%%

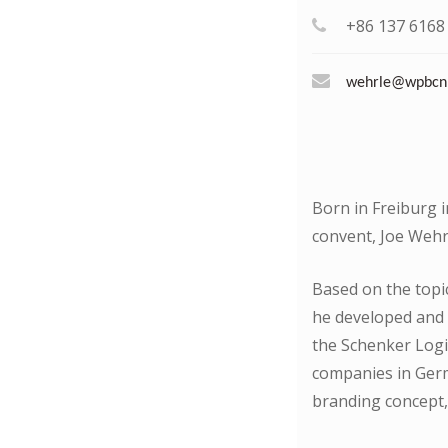
+86 137 6168
wehrle@wpbcn
Born in Freiburg 
convent, Joe Wehrl
Based on the topic
he developed and
the Schenker Logi
companies in Germ
branding concept,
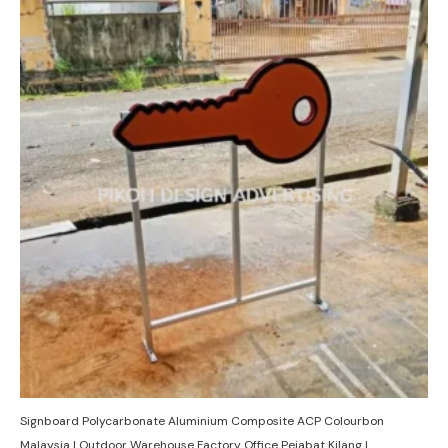
Signboard Polycarbonate Aluminium Composite ACP Colourbon
Malaysia | Outdoor Warehouse Factory Office Pejabat Kilang |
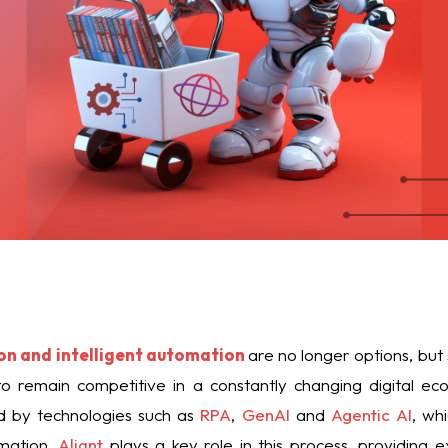
on and intelligent automation
are no longer options, but 
 remain competitive in a constantly changing digital eco
ted by technologies such as
RPA
,
GenAI
and
Agentic AI
, wh
mation.
Aliant
plays a key role in this process, providing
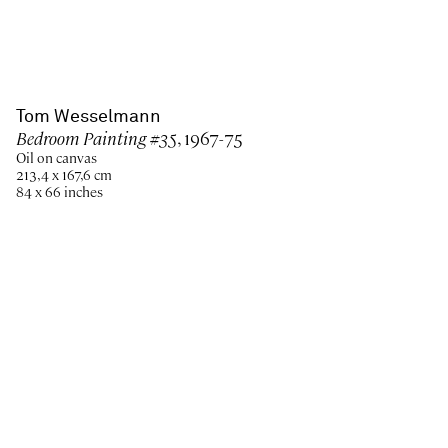
Tom Wesselmann
Bedroom Painting #35
, 1967-75
Oil on canvas
213,4 x 167,6 cm
84 x 66 inches
Paris
New York
Brussels
Shanghai
Monaco
London
Be the first to know
Join our mailing list to never miss upcoming exhibitions,
art fairs, news, events, films & more.
Subscribe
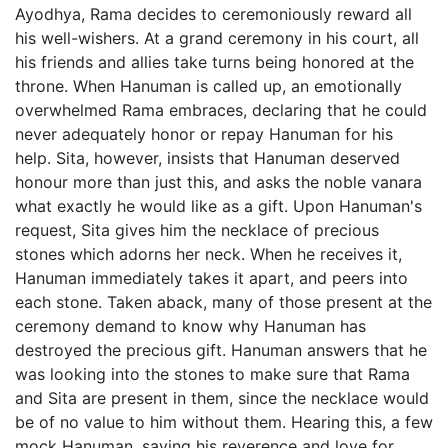
Ayodhya, Rama decides to ceremoniously reward all
his well-wishers. At a grand ceremony in his court, all
his friends and allies take turns being honored at the
throne. When Hanuman is called up, an emotionally
overwhelmed Rama embraces, declaring that he could
never adequately honor or repay Hanuman for his
help. Sita, however, insists that Hanuman deserved
honour more than just this, and asks the noble vanara
what exactly he would like as a gift. Upon Hanuman's
request, Sita gives him the necklace of precious
stones which adorns her neck. When he receives it,
Hanuman immediately takes it apart, and peers into
each stone. Taken aback, many of those present at the
ceremony demand to know why Hanuman has
destroyed the precious gift. Hanuman answers that he
was looking into the stones to make sure that Rama
and Sita are present in them, since the necklace would
be of no value to him without them. Hearing this, a few
mock Hanuman, saying his reverence and love for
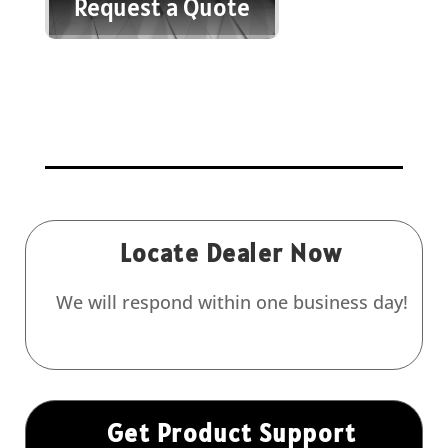
Request a Quote
Locate Dealer Now
We will respond within one business day!
Get Product Support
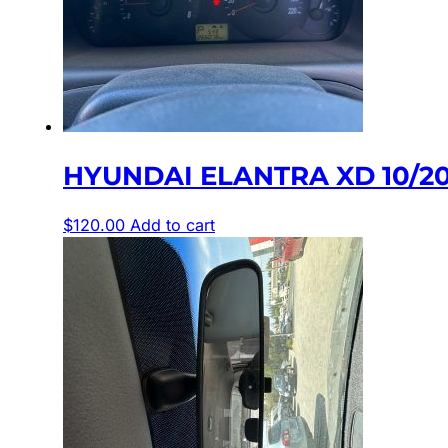
HYUNDAI ELANTRA XD 10/2
$
120.00
Add to cart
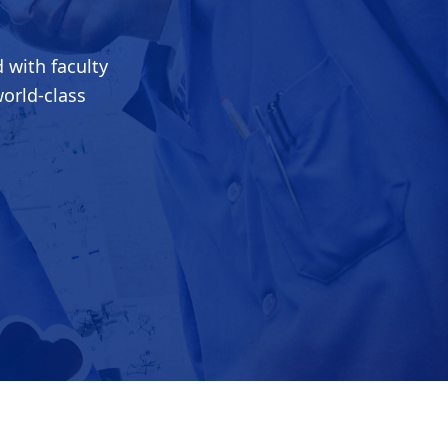
 with faculty
world-class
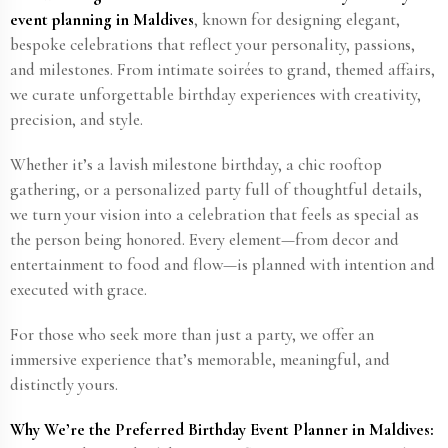
event planning in Maldives
, known for designing elegant,
bespoke celebrations that reflect your personality, passions,
and milestones. From intimate soirées to grand, themed affairs,
we curate unforgettable birthday experiences with creativity,
precision, and style.
Whether it’s a lavish milestone birthday, a chic rooftop
gathering, or a personalized party full of thoughtful details,
we turn your vision into a celebration that feels as special as
the person being honored. Every element—from decor and
entertainment to food and flow—is planned with intention and
executed with grace.
For those who seek more than just a party, we offer an
immersive experience that’s memorable, meaningful, and
distinctly yours.
Why We’re the Preferred Birthday Event Planner in Maldives:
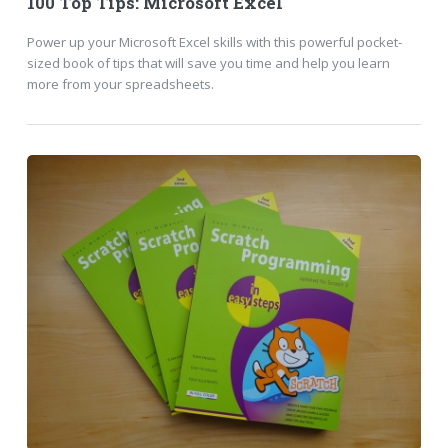
100 Top Tips: Microsoft Excel
Power up your Microsoft Excel skills with this powerful pocket-
sized book of tips that will save you time and help you learn
more from your spreadsheets.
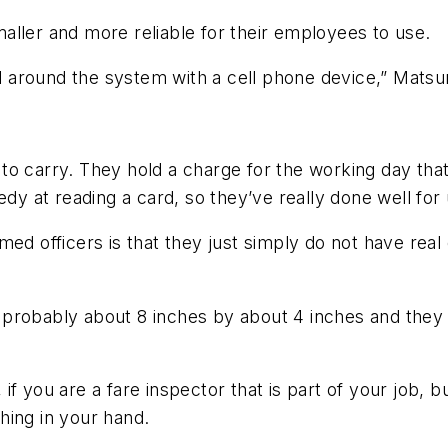
aller and more reliable for their employees to use.
vel around the system with a cell phone device,” Mats
o carry. They hold a charge for the working day that
edy at reading a card, so they’ve really done well for 
ed officers is that they just simply do not have real 
probably about 8 inches by about 4 inches and they w
, if you are a fare inspector that is part of your job, 
hing in your hand.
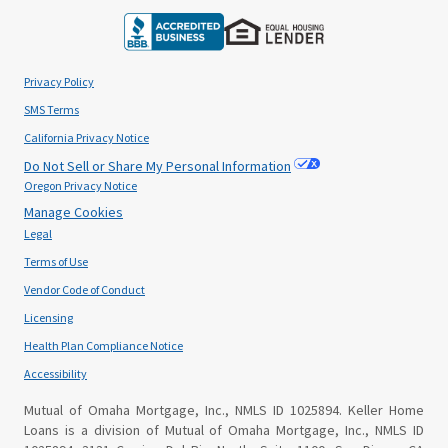
Privacy Policy
SMS Terms
California Privacy Notice
Do Not Sell or Share My Personal Information
Oregon Privacy Notice
Manage Cookies
Legal
Terms of Use
Vendor Code of Conduct
Licensing
Health Plan Compliance Notice
Accessibility
Mutual of Omaha Mortgage, Inc., NMLS ID 1025894. Keller Home
Loans is a division of Mutual of Omaha Mortgage, Inc., NMLS ID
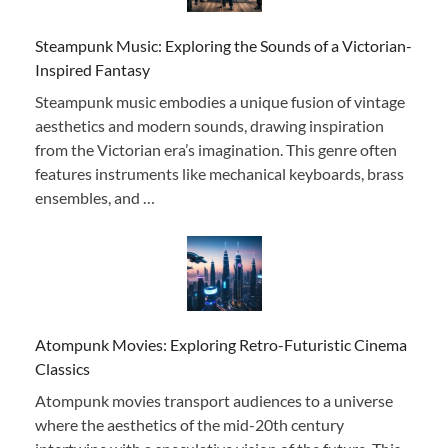
Steampunk Music: Exploring the Sounds of a Victorian-
Inspired Fantasy
Steampunk music embodies a unique fusion of vintage
aesthetics and modern sounds, drawing inspiration
from the Victorian era’s imagination. This genre often
features instruments like mechanical keyboards, brass
ensembles, and …
Atompunk Movies: Exploring Retro-Futuristic Cinema
Classics
Atompunk movies transport audiences to a universe
where the aesthetics of the mid-20th century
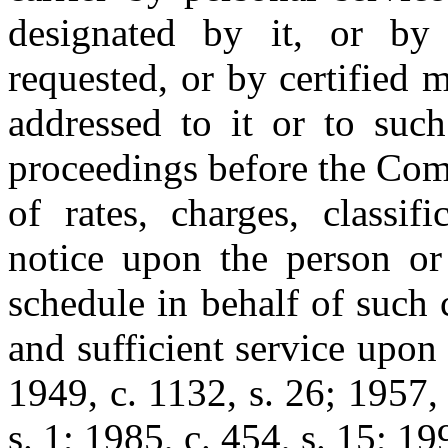
designated by it, or by r
requested, or by certified m
addressed to it or to such
proceedings before the Com
of rates, charges, classifi
notice upon the person or 
schedule in behalf of such 
and sufficient service upon 
1949, c. 1132, s. 26; 1957, 
s. 1; 1985, c. 454, s. 15; 199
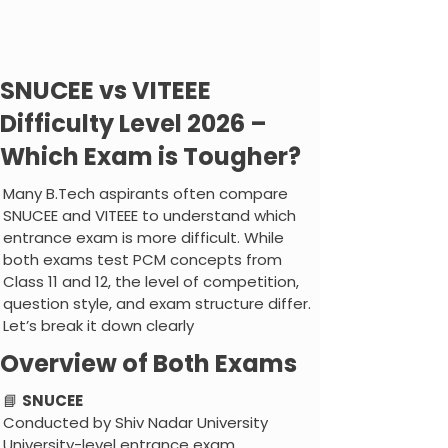
SNUCEE vs VITEEE
Difficulty Level 2026 –
Which Exam is Tougher?
Many B.Tech aspirants often compare
SNUCEE and VITEEE to understand which
entrance exam is more difficult. While
both exams test PCM concepts from
Class 11 and 12, the level of competition,
question style, and exam structure differ.
Let’s break it down clearly
Overview of Both Exams
📘
SNUCEE
Conducted by Shiv Nadar University
University-level entrance exam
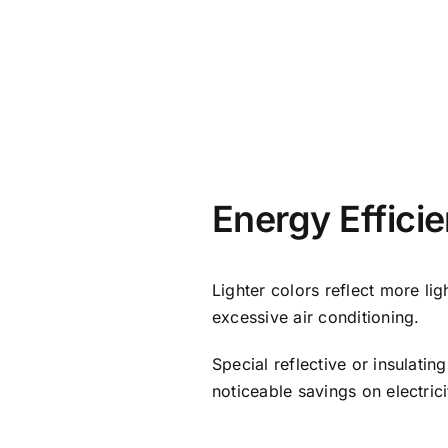
Energy Effici
Lighter colors reflect more lig
excessive air conditioning.
Special reflective or insulati
noticeable savings on electricit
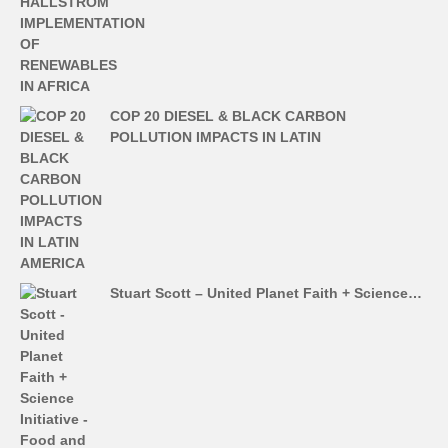
COP 20 DIESEL & BLACK CARBON
POLLUTION IMPACTS IN LATIN
Stuart Scott – United Planet Faith + Science…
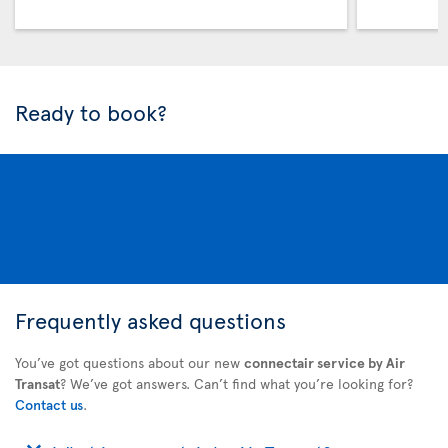
Ready to book?
Frequently asked questions
You’ve got questions about our new
connectair service by Air
Transat
? We’ve got answers. Can’t find what you’re looking for?
Contact us
.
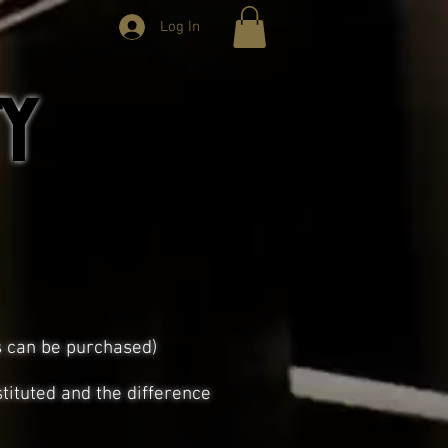
Log In
y
s can be purchased)
tituted and the difference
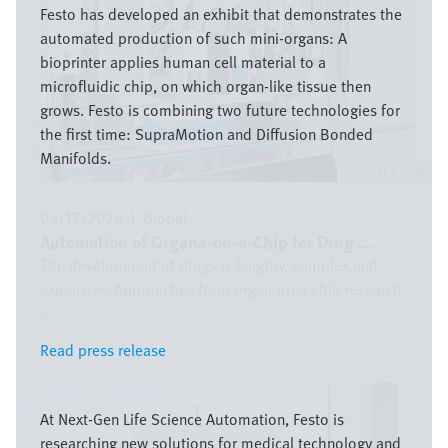
Festo has developed an exhibit that demonstrates the
automated production of such mini-organs: A
bioprinter applies human cell material to a
microfluidic chip, on which organ-like tissue then
grows. Festo is combining two future technologies for
the first time: SupraMotion and Diffusion Bonded
Manifolds.
Festo SE & Co. KG
04/17/2026
|
Global
Automation of Organs-on-a-Chip for Drug ...
The development of drugs is lengthy, complex and
expensive. Approaches from organ-on-a-chip research
...
Read press release
Read press release
Image
At Next-Gen Life Science Automation, Festo is
researching new solutions for medical technology and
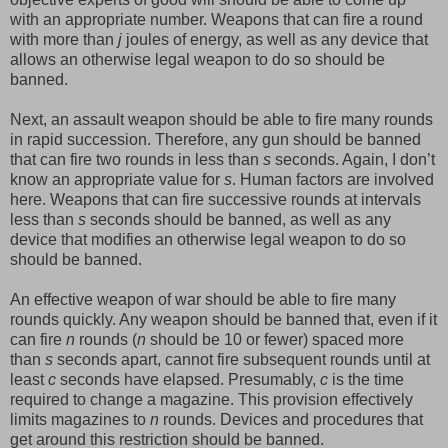
with an appropriate number. Weapons that can fire a round
with more than
j
joules of energy, as well as any device that
allows an otherwise legal weapon to do so should be
banned.
Next, an assault weapon should be able to fire many rounds
in rapid succession. Therefore, any gun should be banned
that can fire two rounds in less than
s
seconds. Again, I don’t
know an appropriate value for
s
. Human factors are involved
here. Weapons that can fire successive rounds at intervals
less than
s
seconds should be banned, as well as any
device that modifies an otherwise legal weapon to do so
should be banned.
An effective weapon of war should be able to fire many
rounds quickly. Any weapon should be banned that, even if it
can fire
n
rounds (
n
should be 10 or fewer) spaced more
than
s
seconds apart, cannot fire subsequent rounds until at
least
c
seconds have elapsed. Presumably,
c
is the time
required to change a magazine. This provision effectively
limits magazines to
n
rounds. Devices and procedures that
get around this restriction should be banned.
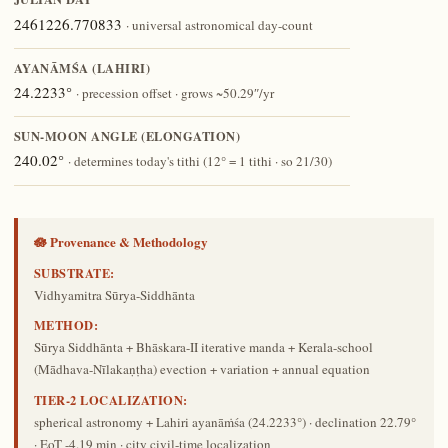
2461226.770833
· universal astronomical day-count
AYANĀṀŚA (LAHIRI)
24.2233°
· precession offset · grows ~50.29″/yr
SUN-MOON ANGLE (ELONGATION)
240.02°
· determines today's tithi (12° = 1 tithi · so 21/30)
🪷 Provenance & Methodology
SUBSTRATE:
Vidhyamitra Sūrya-Siddhānta
METHOD:
Sūrya Siddhānta + Bhāskara-II iterative manda + Kerala-school
(Mādhava-Nīlakaṇṭha) evection + variation + annual equation
TIER-2 LOCALIZATION:
spherical astronomy + Lahiri ayanāṁśa (24.2233°) · declination 22.79°
· EoT -4.19 min · city civil-time localization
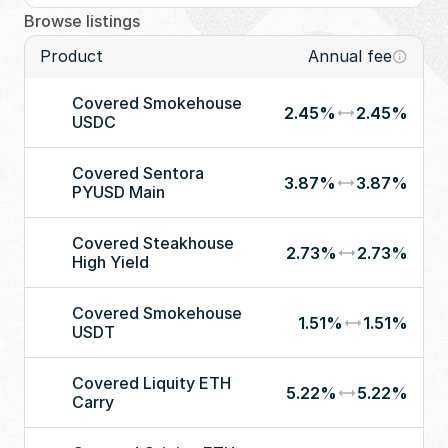
Browse listings
Product
Annual fee
Covered Smokehouse 
2.45%
2.45%
USDC
Covered Sentora 
3.87%
3.87%
PYUSD Main
Covered Steakhouse 
2.73%
2.73%
High Yield
Covered Smokehouse 
1.51%
1.51%
USDT
Covered Liquity ETH 
5.22%
5.22%
Carry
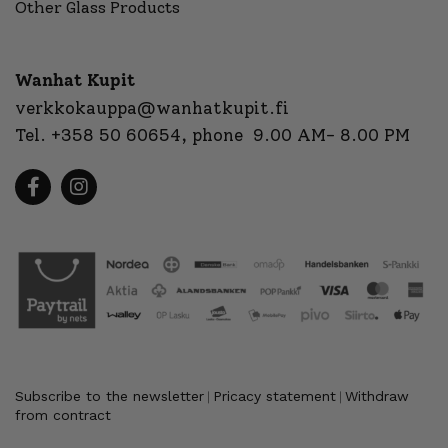
Other Glass Products
Wanhat Kupit
verkkokauppa@wanhatkupit.fi
Tel.
+358 50 60654
, phone 9.00 AM- 8.00 PM
Subscribe to the newsletter
Pricacy statement
Withdraw
|
|
from contract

%%

Try it »
Report each line in the data above that holds the word "less" by copying it.

Solution below »
that can fire two rounds in less than
less than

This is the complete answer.